If you run into any questions, feel free to reach out. It's all still pretty fresh. I also have a ton of parts left over from the blown motor, so if you need anything, let me know.
#10
Captain Obvious
Super User
Super User
When you get the engine out, pull the IMS bearing flange to make sure it was the bearing that let go and not something else. As a mater of fact, I would do this first before buying the other engine (you can fix a lot for $6K). Lots of things can let go besides the bearing. If it's an original engine with a double row bearing then the chances are greater that something else went. On my '99, the variocam tensioner pads went that jammed into the timing sprocket and made the timing jump. This cause 6 bent exhaust valves so the owner deiced to trade it in on a new Boxter......I ended up buying it as a non runner.
#11
Rennlist Member
You do have a risk of not being able to hear the car run (if it is not local). But you can pull a car fax to see if service was happening, and the fact that it hit something means it was running at the time. I "think" I may have lucked out a bit, since the motor in the donor I got ended up being a Porsche replacement motor with the upgraded 997 bearing, so it actually has less miles than I originally thought. I've only driven in 85 miles since I got it back together, so I am not celebrating yet.
Of course it takes time to do it, I already had a side business of parting out M3s, so this was just the natural course I took.
I have not started selling things off the blown motor yet, but I am guessing there is at least $1500-$2000 worth of stuff that should sell.
#13
Rennlist Member
Not yet sure that I got lucky. Won't know until after the first event in three weeks. But I have purchased 5 other cars (all for the purpose of parting out), and all of them were better than what I thought they would be. Granted, they were sub 3K e36 M3s, so it is not apples to apples. I would also never purchase a Copart with the intention of driving it.

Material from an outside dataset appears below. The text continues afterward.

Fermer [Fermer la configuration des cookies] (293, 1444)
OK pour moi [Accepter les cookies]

That is a can of worms not worth digging into, and honestly, there is almost always more money to be made from parting a car, than from buying a salvage car, fixing it, and trying to flip it, providing you are buying the right cars.
#15
Pro
That Vertex price will require core too.
+996 on what let go, mine is Thrust bearing caught before death of motor (just) expensive to fix, but I don't want to risk another "second hand engine" with same/worse hidden issues.
+996 on what let go, mine is Thrust bearing caught before death of motor (just) expensive to fix, but I don't want to risk another "second hand engine" with same/worse hidden issues.